SF supervisors show support for new jail

San Francisco moved closer to building a new jail Tuesday despite opposition calling for increased investment in social services, not beds behind bars.

The jail project at 850 Bryant St. has remained a point of contention for years. But critics have not been able to convince The City to scrap the idea outright.

On Tuesday, the Board of Supervisors moved The City closer to building the new jail by rejecting an appeal to have the project undergo an environmental impact review and approving authorization of an application for $80 million in state funding to help pay for the planned $240 million project comprising 384 beds.

The remainder of the cost would be paid through using certificates of participation.

In a 7-3 vote, the appeal was shot down and the funding application was approved. Supervisor Jane Kim, who represents the SoMa neighborhood where the jail is located, voted to support the appeal and reject the funding application along with Supervisors Eric Mar and John Avalos. Supervisor David Campos was absent for the vote.

“The politically easy thing to do is not to support a jail,” said Supervisor Scott Wiener, taking aim at the opponents on the board. Wiener argued that there is a need for the beds to avoid jail overcrowding and the unwarranted release of inmates.

But Kim countered that “jails are the easy answer” and “this is our opportunity to rethink the system we have.” For example, she noted that 11 to 17 percent of the inmates have a serious mental illness and should receive treatment.

“Our jails are increasingly being used as a convenient and easy answer to homelessness, to poverty … to severe mental health issues and to drug rehab,” Kim said. “This is a failure of society.”

Without the new jail, there would be a maximum of 1,230 total beds.

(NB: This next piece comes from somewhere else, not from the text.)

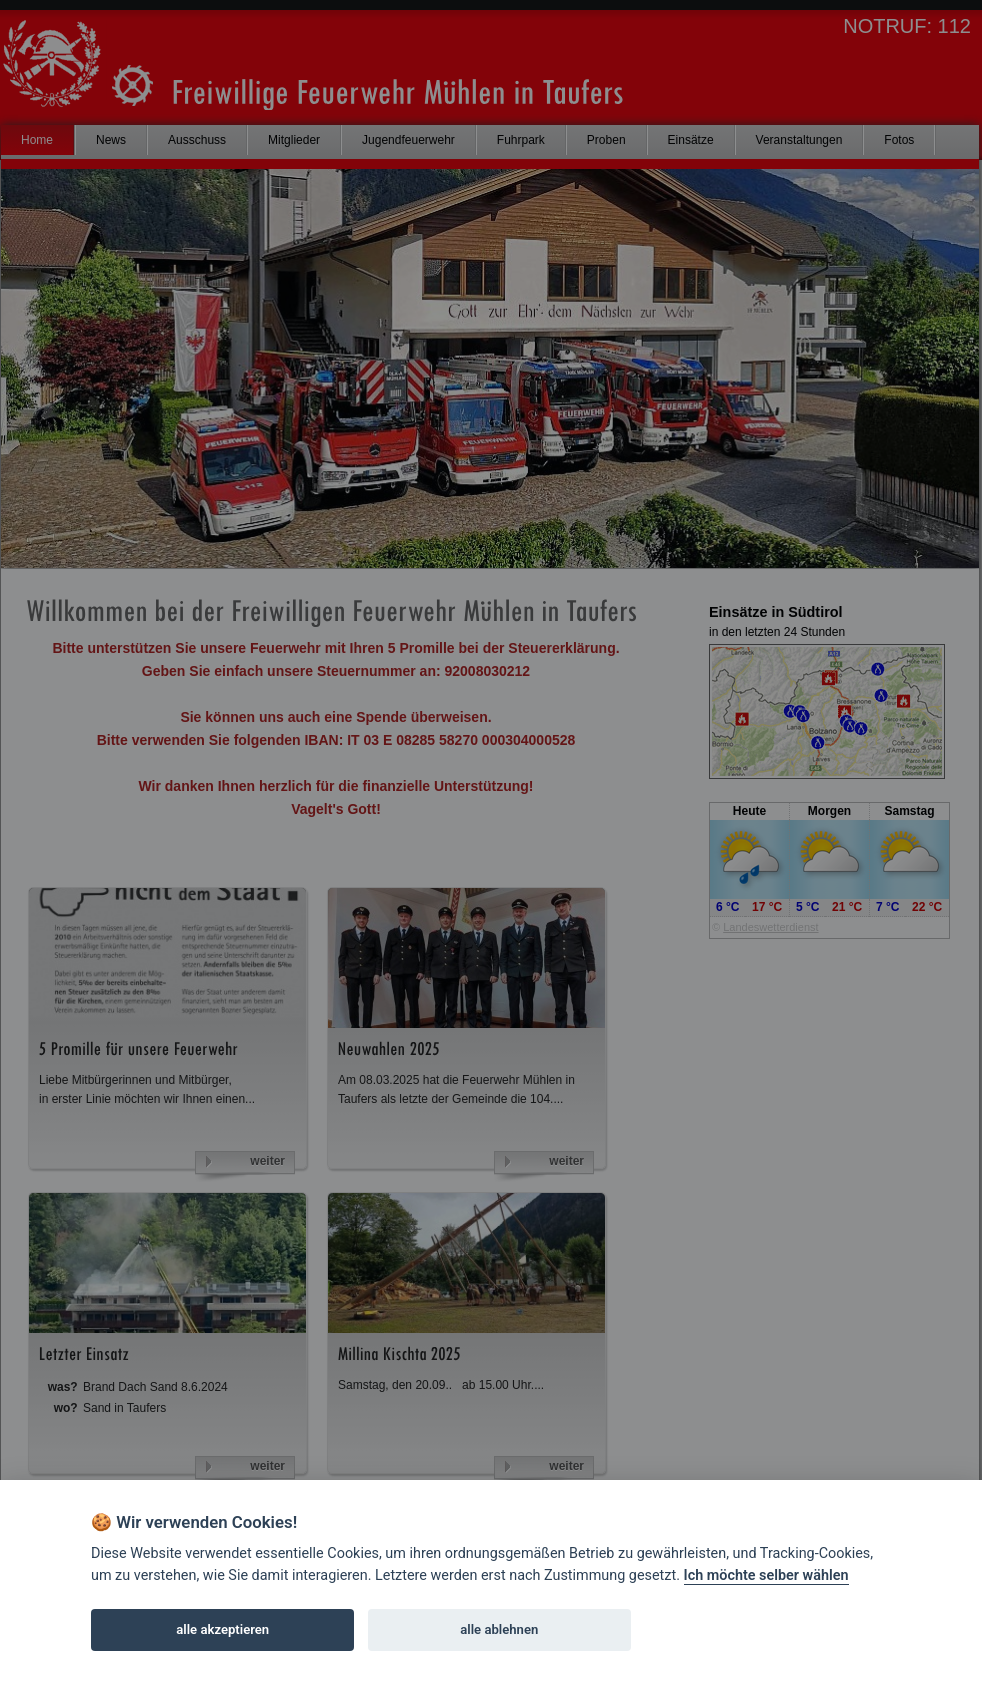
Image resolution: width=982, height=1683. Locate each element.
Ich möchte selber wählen (766, 1575)
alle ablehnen (499, 1629)
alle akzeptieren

Tuesday’s inmate population was 1,282, down from the 1,976 in 2009. Another option being discussed is upgrading the existing but unused County Jail No. 6 in San Bruno for $80 million to bring the total to 1,500 beds.

The City previously applied for similar funding but in 2014 had lost out to 15 other counties that state officials said were better able to demonstrate they had shovel-ready projects.

Deciding the project wouldn’t have to undergo the environmental review could improve The City’s chances this time around. The appeal was filed by the Californians United for a Responsible Budget, a statewide coalition of groups working to reduce jail population and prisons, arguing there was a need to examine impacts like noise, wind and alternatives.
There is consensus that the existing facilities are in deplorable condition. There are 905 beds at the Hall of Justice known as County Jail No. 3 and No. 4. Currently only No. 4 is able to be used, in which there are about 400 inmates currently.

The new jail would be constructed just east of the existing Hall of Justice, comprising 200,000 square feet and rising 95 feet. Construction is scheduled to begin in 2018 and to be completed in early 2021.

During Tuesday’s meeting, the $310 million housing bond proposed by Mayor Ed Lee was officially placed on the November ballot with a unanimous vote of the board. A third of the funding would go toward rehabilitating and building housing for low-income households, those earning up to 60 percent of the area median income, which for a family of four is about $60,000. The Mission neighborhood would receive $50 million for site purchases for housing developments and $80 million would help speed up rebuilds of the Sunnydale and Potrero public housing sites. Another $80 million will go toward homebuyers’ assistance programs and a middle-income rent subsidy program for families with $20 million funding a new pilot rental-assistance program for middle-income families, which is based on a program in New York.